2-Dijital çağın bize dayattığı yetinmemezlik, doyumsuzluk, huzursuzluk, memnuniyetsizlik, tahammülsüzlük, bencillik, nemelazımcılık ve vurdumduymazlık gibi fıtrat zedeleyici hezeyanlardan uzak durmak.
3-Moral ve motivasyonumuzu en üst seviyede tutmak. Geleceğe dair ümitvar olmak. Umudumuzu kaybettiğimizde her şeyimizi kaybedeceğimizi asla hatırdan çıkarmamak. Unutmamalı ki her firavunun bir Musa’sı, her gecenin bir sabahı vardır. Bu yüzden ufkumuzun doruklarına korku dağları kurup umudu kaybetmemeli, insan ve onun biricikliği, özgürlüğü, fıtrat sahibi olması adına bundan sonra neler yapılabileceğine odaklanmalıyız.
4-Büyüklerimiz toplumsal hafızalarımızdır.
Bu süreçte onları asla incitmemeliyiz. Onları modern dünyanın ganimetlerinden pay almak adına köylerinden koparıp kendimizle birlikte şehirlere hapsettik. Bu süreçten sonra onları ait oldukları iklimlere kavuşturmanın yollarını aramalıyız.

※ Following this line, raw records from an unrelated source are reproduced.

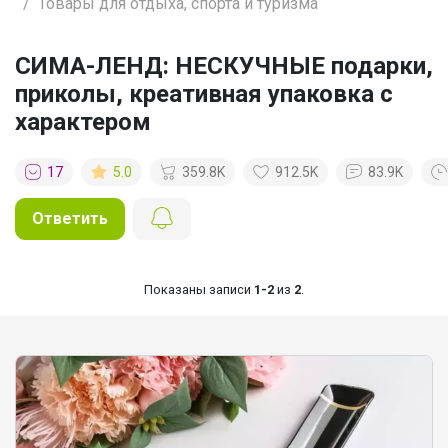
Товары для отдыха, спорта и туризма
СИМА-ЛЕНД: НЕСКУЧНЫЕ подарки,
приколы, креативная упаковка с
характером
17
5.0
359.8K
912.5K
83.9K
Ответить
Показаны записи
1-2
из
2
.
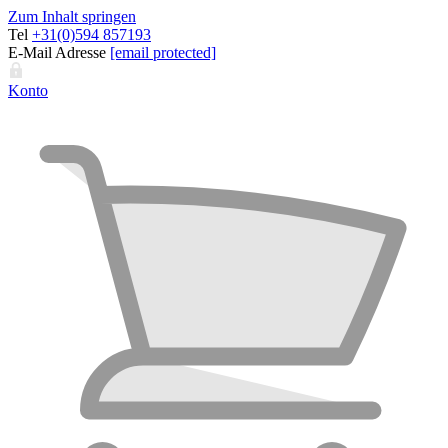
Zum Inhalt springen
Tel
+31(0)594 857193
E-Mail Adresse
[email protected]
Konto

5-Dijital çağın hiç hoşlanmadığı işlerden birisi insanın toprakla haşır neşir olması, kendi ihtiyacını kendisinin karşılaması yani tükettiklerini kendi emeğiyle üretmesi geliyor. Boşalttığımız köylerimizi, boş bıraktığımız tarlalarımızı ve gezip tozduğumuz kırlarımızı yeniden ihya etmeliyiz.

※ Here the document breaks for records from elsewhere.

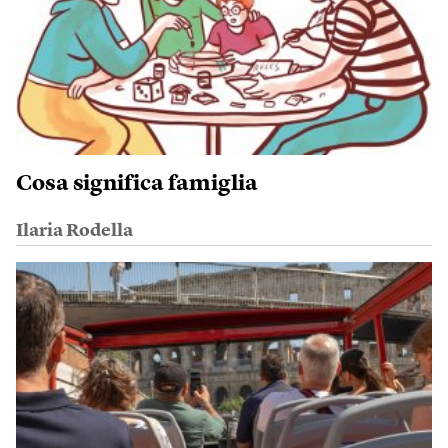
Cosa significa famiglia
Ilaria Rodella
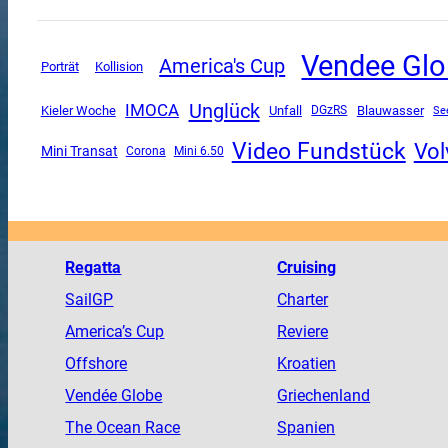
Vendee Gl
America's Cup
Porträt
Kollision
Unglück
IMOCA
Unfall
Kieler Woche
DGzRS
Blauwasser
Se
Video Fundstück
Vol
Mini Transat
Corona
Mini 6.50
Regatta
Cruising
SailGP
Charter
America
’s Cup
Reviere
Offshore
Kroatien
Vendée
Globe
Griechenland
The
Ocean
Race
Spanien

6-Bu çağın nefret ettiği davranışların başında yardımseverlik, diğerkâmlık, birlik- beraberlik, dayanışma ve paylaşma kültürü geliyor.

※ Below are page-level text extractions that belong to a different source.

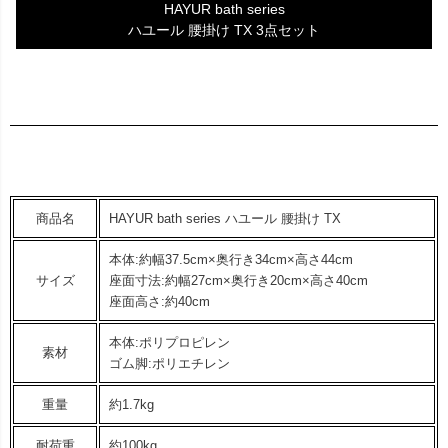
HAYUR bath series
ハユール 腰掛け TX 3点セット
商品名
HAYUR bath series ハユール 腰掛け TX
本体:約幅37.5cm×奥行き34cm×高さ44cm
サイズ
座面寸法:約幅27cm×奥行き20cm×高さ40cm
座面高さ:約40cm
本体:ポリプロピレン
素材
ゴム脚:ポリエチレン
重量
約1.7kg
耐荷重
約100kg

Zira kalabalıklar içinde yalnız başına ve çaresiz kalan insan en kolay köleleştirilen insandır. Kültür ve medeniyetimizin mayası olan bu güzel davranışları önümüzdeki süreçte daha da çoğaltacak çalışmalar yaparak kendimizi ve insanımızı bu deccal çağın hegemonyasından kurtarmanın gayretine odaklanmalıyız.
7-Bilgiyi ve bilimi insanı köleleştirmek amacıyla kullanan bu şer odaklarına karşı bilgiyi insana hizmet edecek tarzda temellendirecek güçlü adımlar atmak, büyük müesseseler kurmak ve buralara sınırsız destek sunmalıyız.
8-En güçlü yanımız aile. Ama çatırdıyor. Dijital çağ, kadını annelik rolünden azat edecek. Robot evlilikleriyle tüplerde üreyecek yeni bir insan nesliyle karşı karşıyayız. Bu yüzden aile kurumunu vip korumaya almalıyız.
9-Dijital çağın en büyük kâbusu dinine, ibadetine ve ahlakına bağlı toplumlardır. Bugünlerde dine, dinin değerlerine pervasızca saldırılmasının altında yatan asıl sebep, çağı tasarlayan elitlerin bu yöndeki talimatlarıdır. Bu elitler, sahip oldukları korkunç teknolojiyle bir gün herkesin gözü önünde Hz. İsa’yı canlı canlı gökten indirerek yüreklere kıyamet korkuları dahi salabilirler. Zira bütün toplumların bilgileri, sevinçleri, hüzünleri, korkuları, inançları ve her türlü potansiyelleri bu adamların ellerinde. Buna elbette eklenecek hususlar vardır. Ama takip etmemiz gereken yol bu korkuya teslim olmak değil korkmadan ve tedbiri elden bırakmadan tersine bir uyanışın ışıklarını yakmaktır.